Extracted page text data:
• • •

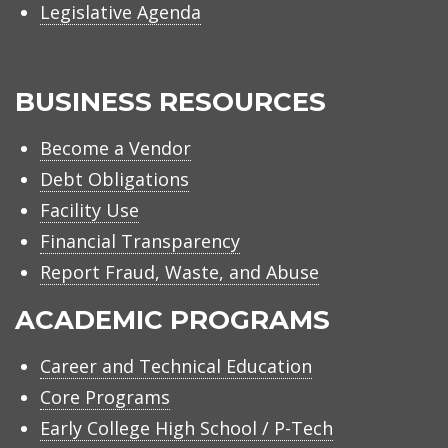
Legislative Agenda
BUSINESS RESOURCES
Become a Vendor
Debt Obligations
Facility Use
Financial Transparency
Report Fraud, Waste, and Abuse
ACADEMIC PROGRAMS
Career and Technical Education
Core Programs
Early College High School / P-Tech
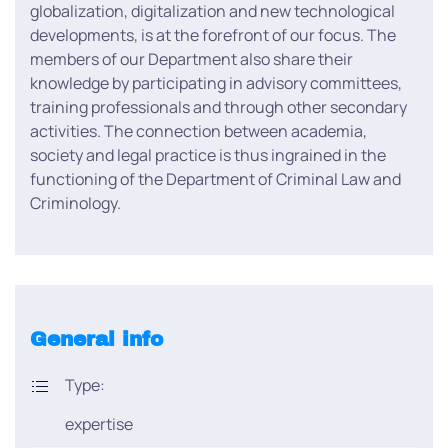
globalization, digitalization and new technological
developments, is at the forefront of our focus. The
members of our Department also share their
knowledge by participating in advisory committees,
training professionals and through other secondary
activities. The connection between academia,
society and legal practice is thus ingrained in the
functioning of the Department of Criminal Law and
Criminology.
General info
Type:
expertise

• • •

Assignment:
Say how many lines in the data hold the string "Department". No other content should accompany the number.

Expected output:
2